__The task__
I'd like the line containing "Excellent domaine skiable" and each line that follows, through the last line of the material, set down exactly as they are, and no others.

═══

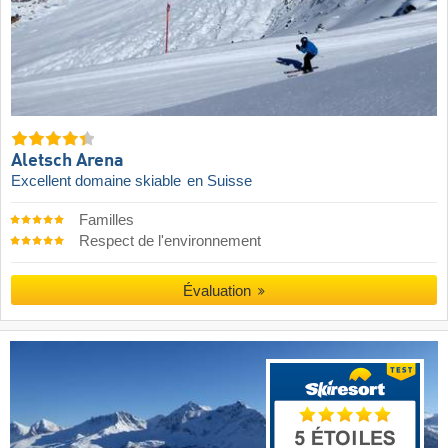
Aletsch Arena
Excellent domaine skiable
en Suisse
Familles
Respect de l'environnement
Évaluation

═══

__Written solution__
Excellent domaine skiable
en Suisse
Familles
Respect de l'environnement
Évaluation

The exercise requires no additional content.